Couverture du journal du 29/11/2025 Le nouveau magazine

Villenave-d’Ornon : Ils tissent leur Twale

En proposant aux entreprises un service innovant de leasing d’œuvres d’art, la jeune pousse veut ouvrir le marché à des artistes locaux en devenir. Encore en phase d’amorçage, Twale affine son modèle économique et réfléchit déjà à un déploiement territorial.

Twale

Romain Rauturier et Alexis Rouaud, cofondateurs de Twale © Astrid Gouzik - Echos Judiciaires Girondins

L’esquisse du projet prend forme sur un coin de nappe, entre Noël et le Nouvel An 2023. Au fil d’une discussion mêlant constat et confidence, Alexis Rouaud et Romain Rauturier pointent une réalité bien familière pour ce dernier : pour un artiste qui débute, se faire un nom est un exercice périlleux.
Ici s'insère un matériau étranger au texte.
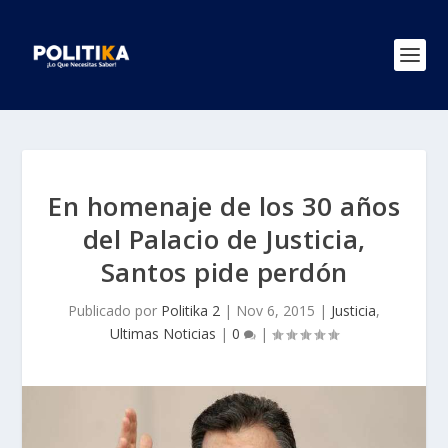
En homenaje de los 30 años
del Palacio de Justicia,
Santos pide perdón
Publicado por
Politika 2
|
Nov 6, 2015
|
Justicia
,
Ultimas Noticias
|
0
|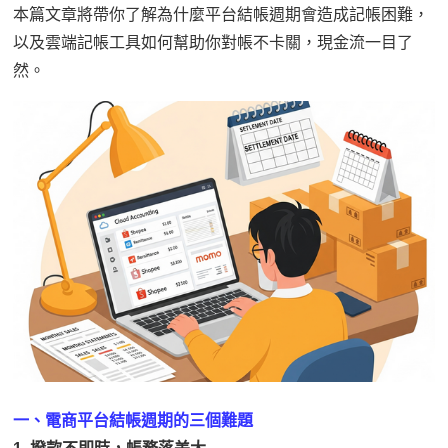
本篇文章將帶你了解為什麼平台結帳週期會造成記帳困難，
以及雲端記帳工具如何幫助你對帳不卡關，現金流一目了
然。
一、電商平台結帳週期的三個難題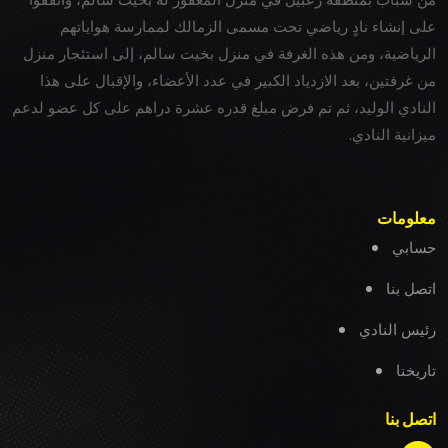
على إنشاء نادٍ رياضي تحت مسمى الزمالك لممارسة هواياتهم
الرياضية، ومن هذه الغرفة في منزل بخيت سالم، إلى استئجار منزل
من غرفتين، بعد الازدياد الكبير في عدد الأعضاء، والإقبال على هذا
النادي الوليد، ثم تم فرض مبلغ قدره عشرة دراهم على كل عضو لدعم
ميزانية النادي.
معلومات
حسابي
اتصل بنا
رئيس النادي
تاريخنا
اتصل بنا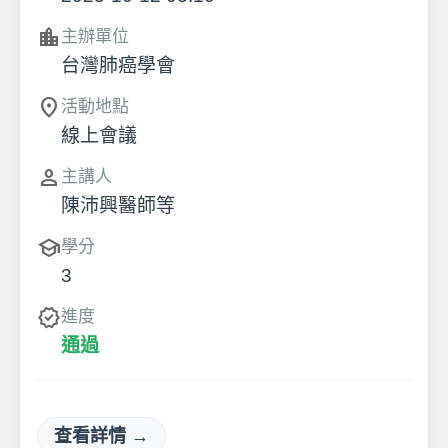
location_city
主辦單位
台灣肺癌學會
location_on
活動地點
線上會議
person
主講人
陳沛興醫師等
school
學分
3
verified
進度
通過
查看詳情 →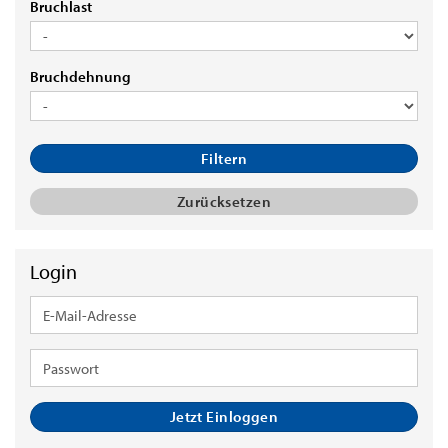
BRUCHLAST
Bruchlast
BRUCHDEHNUNG
Bruchdehnung
Filtern
Zurücksetzen
Login
E-
Mail-
Adresse
Passwort
Jetzt Einloggen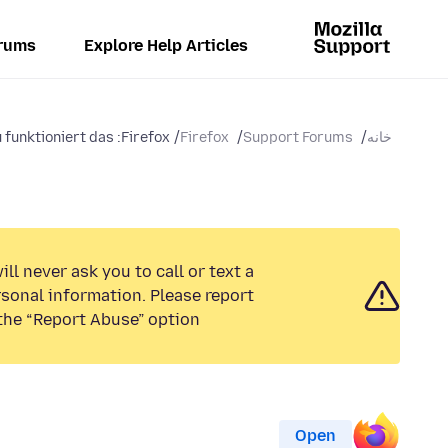
rums
Explore Help Articles
خانه
Support Forums
Firefox
funktioniert das :Firefox...
ll never ask you to call or text a
sonal information. Please report
the “Report Abuse” option.
Open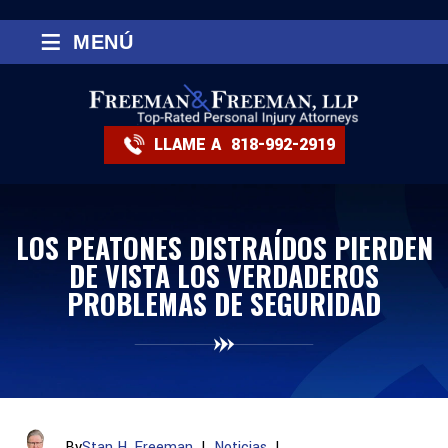
≡
MENÚ
LLAME A
818-992-2919
LOS PEATONES DISTRAÍDOS PIERDEN
DE VISTA LOS VERDADEROS
PROBLEMAS DE SEGURIDAD
By
Stan H. Freeman
|
Noticias
|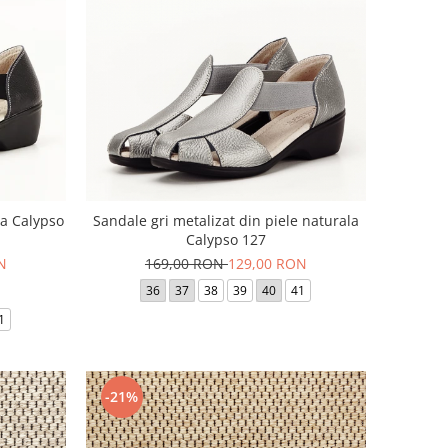
la Calypso
Sandale gri metalizat din piele naturala
Calypso 127
N
169,00 RON
129,00 RON
36
37
38
39
40
41
1
-21%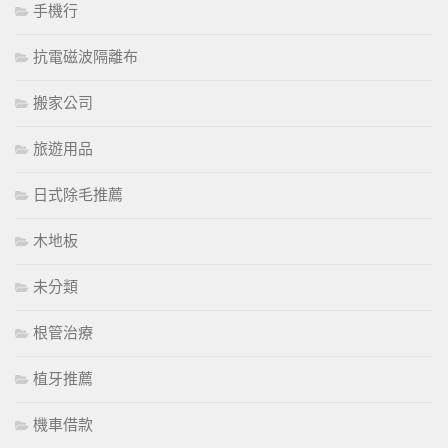
手機行
抗電磁波隔離布
搬家公司
旅遊用品
日式除毛推薦
木地板
未分類
根管治療
植牙推薦
機車借款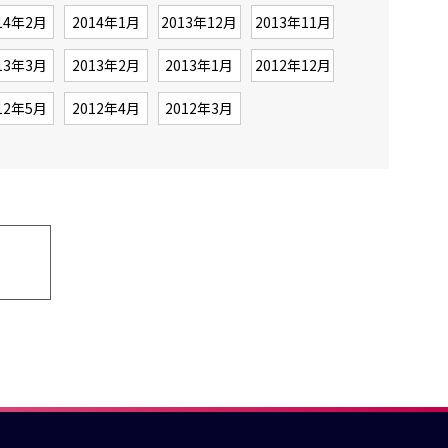
14年2月
2014年1月
2013年12月
2013年11月
13年3月
2013年2月
2013年1月
2012年12月
12年5月
2012年4月
2012年3月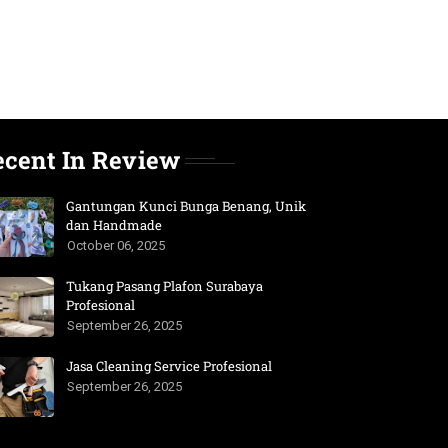
ecent In Review
Gantungan Kunci Bunga Benang, Unik
dan Handmade
October 06, 2025
Tukang Pasang Plafon Surabaya
Profesional
September 26, 2025
Jasa Cleaning Service Profesional
September 26, 2025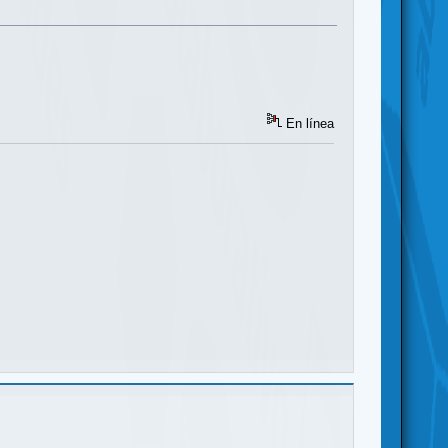
En línea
Les galeries adoubent des artistes souvent déjà installés, les prix s’envolent, les codes du marché se referment sur eux-mêmes.

Un prix selon le format

Ce soir-là, germe l’idée du business des deux acolytes : créer un chemin parallèle, plus accessible, où l’œuvre ne vaudrait pas par la cote de l’artiste mais par son format.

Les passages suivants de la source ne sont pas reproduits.